Jefferson held his breath and willed himself to lie even flatter on the ground as the Jeep Cherokee stopped within two feet of where he hid among the desert brush.
In the past seven hours he had traveled just a little over a mile past the restricted perimeter of the highly secretive military base located at Groom Lake, Nevada. A place more commonly referred to as Area 51.
Jefferson stayed silent as two guards, each wearing olive drab camo pants and desert beige t-shirts, stepped out of the Cherokee.
“We’ve been watching this area for over an hour. I keep telling you, it musta been a rabbit or something that triggered the motion sensors.”
“All the same, I want to check it.”
“Suit yourself. There’s nothing out here.”
The first guard lit up a cigarette to prove he was convinced that nothing was out here as he watched his partner inspect the motion sensor sticking several inches out of the ground thirty feet from the Cherokee.
Jackson timed his movements with the footsteps of the guard to mask his own sounds as he slid under the Jeep Cherokee.

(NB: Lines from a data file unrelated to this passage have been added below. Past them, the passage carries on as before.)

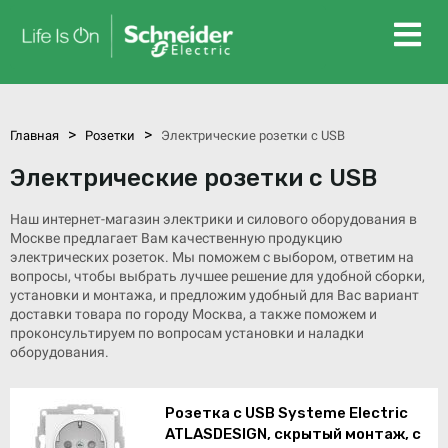
>
>
Главная
Розетки
Электрические розетки с USB
Электрические розетки с USB
Наш интернет-магазин электрики и силового оборудования в
Москве предлагает Вам качественную продукцию
электрических розеток. Мы поможем с выбором, ответим на
вопросы, чтобы выбрать лучшее решение для удобной сборки,
установки и монтажа, и предложим удобный для Вас вариант
доставки товара по городу Москва, а также поможем и
проконсультируем по вопросам установки и наладки
оборудования.
Розетка с USB Systeme Electric
ATLASDESIGN, скрытый монтаж, с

He removed the electro-magnetic handholds from the front pocket of his jacket and silently stuck them on the reinforced metallic undercarriage of the four wheel drive SUV. Jackson had lifted himself clear of the ground before the guards climbed back into the Jeep and the engine roared to life.
#
Edison paced back and forth in front of the twenty foot long table that was strewn with maps, floor plans, and Google Earth printouts.
He paused briefly every time he arrived at the far end of the table to pick up his iPhone and see if he had somehow managed to miss any calls in the last thirty seconds.

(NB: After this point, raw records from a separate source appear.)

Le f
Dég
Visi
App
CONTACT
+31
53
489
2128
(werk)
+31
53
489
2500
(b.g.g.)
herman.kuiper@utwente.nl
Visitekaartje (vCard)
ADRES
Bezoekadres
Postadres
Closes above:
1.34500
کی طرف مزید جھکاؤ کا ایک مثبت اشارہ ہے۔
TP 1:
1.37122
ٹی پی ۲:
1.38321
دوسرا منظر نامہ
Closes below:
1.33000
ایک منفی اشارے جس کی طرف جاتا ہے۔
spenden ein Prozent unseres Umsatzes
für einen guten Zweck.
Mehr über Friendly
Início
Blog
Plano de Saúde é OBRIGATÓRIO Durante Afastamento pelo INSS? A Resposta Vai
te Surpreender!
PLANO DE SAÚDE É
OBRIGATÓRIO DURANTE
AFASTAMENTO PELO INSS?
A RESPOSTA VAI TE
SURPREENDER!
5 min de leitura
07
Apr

Edison put the iPhone back down and started his trek again down the long table at the center of the warehouse.
Harold couldn’t take it anymore.
“Would you please stop pacing around, I’m getting dizzy.”
“What if he’s been caught?”
“We’d never know if he got caught. The best we can do is go about our business and if he ever contacts us, deal with what he has to say then.”
Edison stopped pacing.
“What do you mean if?”
“We paid that soldier boy a half million dollar advance to break into Area 51 and get proof that the government is covering up aliens. What makes you think he’s not sitting on some beach in Tahiti right now sipping a Mojito?”

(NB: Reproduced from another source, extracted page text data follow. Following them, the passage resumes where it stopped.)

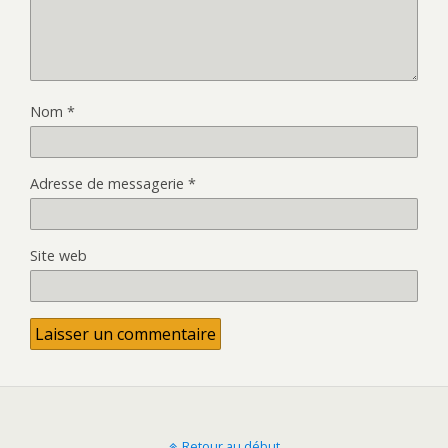
Nom
*
Adresse de messagerie
*
Site web
Retour au début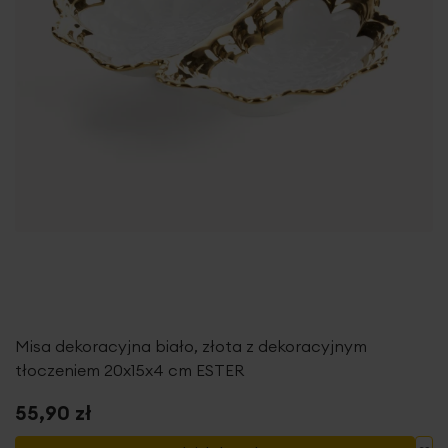
Misa dekoracyjna biało, złota z dekoracyjnym
tłoczeniem 20x15x4 cm ESTER
55,90 zł
Do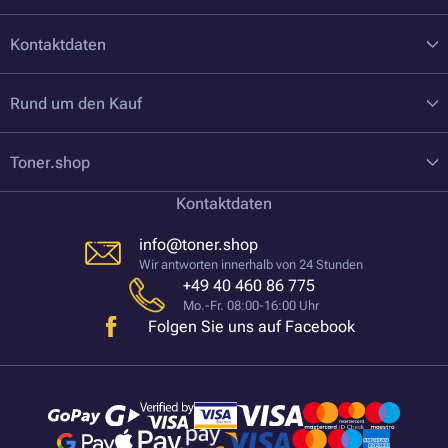
Kontaktdaten
Rund um den Kauf
Toner.shop
Kontaktdaten
info@toner.shop
Wir antworten innerhalb von 24 Stunden
+49 40 460 86 775
Mo.-Fr. 08:00-16:00 Uhr
Folgen Sie uns auf Facebook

“Because we’ll give him another five-hundred thousand dollars when he finishes the job.”
“Your hoping that he doesn’t think half a million is enough.”
“I’m hoping we finally get proof that the U.S. government has been lying to us all this time.”
#
Jackson lowered himself to the cold cement floor of the underground garage deep inside Area 51. He had hoped that the team that investigated the motion sensor he triggered would be nearing the end of its shift.
No such luck.
Jackson clung to the underside of the Cherokee and got dust in places dust didn’t belong during the four hours it took for the patrol vehicle to return to base.
He pulled out the Las Vegas casino napkin from his vest pocket and studied the hand drawn map that had cost him fifty thousand dollars.
The retired guard who had drawn this map insisted that there were no aliens. But for fifty thousand dollars in cash, he was willing to draw the base and mark the most likely places that the government would hide the important stuff.
#
Of course the iPhone would ring when Edison was at the other end of the twenty foot table.
It still only managed to ring twice before he answered it in speakerphone mode so both he and Harold could listen.
“Did you get it?”
“Before we go any further, I want to confirm that we agreed on a million dollars no matter what I found.”
“I told you in the beginning. We are not crazy. I want proof of whatever is being kept at Area 51.”
“Even if it meant no alien spacecraft?”
Edison’s shoulders dropped.
“You didn’t find anything.”
“I didn’t find aliens, but I took plenty of pictures like you asked me to.”
“Well then, what did you find?”
“I’m sending you the files now. But I found nothing but old planes and what looked like a maximum security prison.”
“Hold on, the files are coming through now.”
Harold scanned through the pictures quickly.
“He’s right. There’s nothing but a bunch of people in orange jumpsuits and old planes.”
Edison nearly dropped the phone.
“Go back to that last picture. What’s that look like to you?”
Harold stared for a moment.
“Some old decommissioned commercial airliner.”
Edison pointed to the edge of the screen.
“Zoom in on the back of the plane. Do those numbers look familiar to you?”
Harold sat back in his chair.
“Oh my god!”
“Go back to the pictures of the inmates.”
Harold clicked on several pictures until he stopped on one in sharp focus. He slid over to another computer and called up a 9/11 memorial site, quickly scanning through pictures of the passengers on all four fated flights.
“I don’t believe it.”
“He’s ten years older, but that is definitely one of the passengers.”
Edison put the phone back to his ear.
“Jackson, How man planes total were there?”
“Four.”
“Were any of the planes you found damaged?”
“None of them, why.”
“Because you just sent me a picture of a plane that millions watched crash into the south tower of the World Trade Center.”
Edison looked at Harold. Their silent exchange settled what they both knew needed to be done.
“Jackson, how much for a rescue operation?”